Records drawn from a dataset:
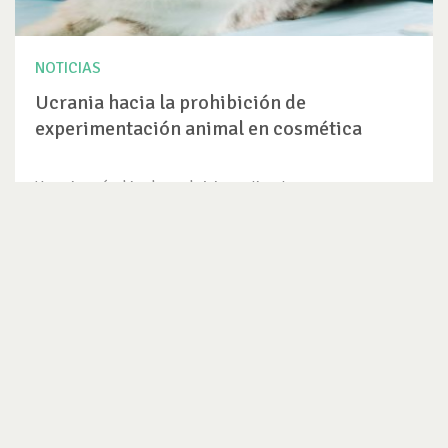
NOTICIAS
Ucrania hacia la prohibición de
experimentación animal en cosmética
Ucrania, país ubicado en el viejo continente pero que no
pertenece a la Unión...
VER NOTICIA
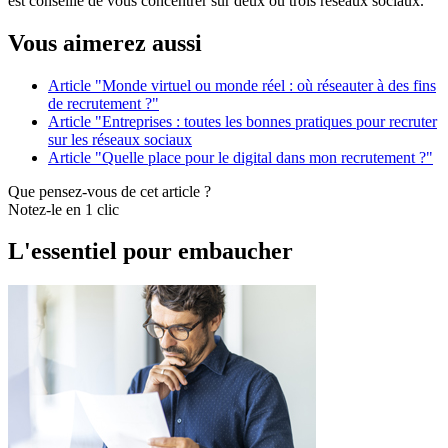
est conseillé de vous concentrer sur deux ou trois réseaux sociaux.
Vous aimerez aussi
Article "Monde virtuel ou monde réel : où réseauter à des fins
de recrutement ?"
Article "Entreprises : toutes les bonnes pratiques pour recruter
sur les réseaux sociaux
Article "Quelle place pour le digital dans mon recrutement ?"
Que pensez-vous de cet article ?
Notez-le en 1 clic
L'essentiel pour embaucher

■ Goal of the exercise:
Please print each of the records word for word, keeping the pictures out.

■ Task response:
NOTICIAS
Ucrania hacia la prohibición de
experimentación animal en cosmética
Ucrania, país ubicado en el viejo continente pero que no
pertenece a la Unión...
VER NOTICIA
est conseillé de vous concentrer sur deux ou trois réseaux sociaux.
Vous aimerez aussi
Article "Monde virtuel ou monde réel : où réseauter à des fins
de recrutement ?"
Article "Entreprises : toutes les bonnes pratiques pour recruter
sur les réseaux sociaux
Article "Quelle place pour le digital dans mon recrutement ?"
Que pensez-vous de cet article ?
Notez-le en 1 clic
L'essentiel pour embaucher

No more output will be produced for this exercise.